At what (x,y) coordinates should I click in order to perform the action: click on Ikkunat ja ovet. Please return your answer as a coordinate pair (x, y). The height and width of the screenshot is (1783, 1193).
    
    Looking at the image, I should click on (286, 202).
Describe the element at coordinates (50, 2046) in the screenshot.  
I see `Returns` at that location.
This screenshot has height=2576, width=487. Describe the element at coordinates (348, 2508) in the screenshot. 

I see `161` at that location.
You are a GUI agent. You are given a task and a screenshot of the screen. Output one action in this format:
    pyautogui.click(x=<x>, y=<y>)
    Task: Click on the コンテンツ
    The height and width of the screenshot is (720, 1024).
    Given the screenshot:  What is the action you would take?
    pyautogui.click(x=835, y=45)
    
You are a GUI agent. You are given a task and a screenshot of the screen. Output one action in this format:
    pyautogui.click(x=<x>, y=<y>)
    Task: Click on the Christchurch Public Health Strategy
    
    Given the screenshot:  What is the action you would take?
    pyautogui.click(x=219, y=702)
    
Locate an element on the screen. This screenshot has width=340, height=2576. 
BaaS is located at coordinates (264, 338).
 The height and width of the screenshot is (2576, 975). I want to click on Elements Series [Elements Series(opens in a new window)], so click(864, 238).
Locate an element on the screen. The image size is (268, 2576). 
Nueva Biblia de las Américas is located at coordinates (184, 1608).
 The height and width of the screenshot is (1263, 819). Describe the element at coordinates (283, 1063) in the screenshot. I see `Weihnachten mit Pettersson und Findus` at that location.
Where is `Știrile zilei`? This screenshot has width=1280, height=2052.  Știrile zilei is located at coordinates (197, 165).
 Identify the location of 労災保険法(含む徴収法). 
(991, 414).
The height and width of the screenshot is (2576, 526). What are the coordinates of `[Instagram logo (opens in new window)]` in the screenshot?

▶ **YOUR ASSIGNMENT**: Starting at the first entry and ending at the last, reproduce each one exactly.

▶ **ANSWER**:
At what (x,y) coordinates should I click in order to perform the action: click on Ikkunat ja ovet. Please return your answer as a coordinate pair (x, y). The height and width of the screenshot is (1783, 1193).
    
    Looking at the image, I should click on (286, 202).
Describe the element at coordinates (50, 2046) in the screenshot.  
I see `Returns` at that location.
This screenshot has height=2576, width=487. Describe the element at coordinates (348, 2508) in the screenshot. 

I see `161` at that location.
You are a GUI agent. You are given a task and a screenshot of the screen. Output one action in this format:
    pyautogui.click(x=<x>, y=<y>)
    Task: Click on the コンテンツ
    The height and width of the screenshot is (720, 1024).
    Given the screenshot:  What is the action you would take?
    pyautogui.click(x=835, y=45)
    
You are a GUI agent. You are given a task and a screenshot of the screen. Output one action in this format:
    pyautogui.click(x=<x>, y=<y>)
    Task: Click on the Christchurch Public Health Strategy
    
    Given the screenshot:  What is the action you would take?
    pyautogui.click(x=219, y=702)
    
Locate an element on the screen. This screenshot has width=340, height=2576. 
BaaS is located at coordinates (264, 338).
 The height and width of the screenshot is (2576, 975). I want to click on Elements Series [Elements Series(opens in a new window)], so click(864, 238).
Locate an element on the screen. The image size is (268, 2576). 
Nueva Biblia de las Américas is located at coordinates (184, 1608).
 The height and width of the screenshot is (1263, 819). Describe the element at coordinates (283, 1063) in the screenshot. I see `Weihnachten mit Pettersson und Findus` at that location.
Where is `Știrile zilei`? This screenshot has width=1280, height=2052.  Știrile zilei is located at coordinates (197, 165).
 Identify the location of 労災保険法(含む徴収法). 
(991, 414).
The height and width of the screenshot is (2576, 526). What are the coordinates of `[Instagram logo (opens in new window)]` in the screenshot?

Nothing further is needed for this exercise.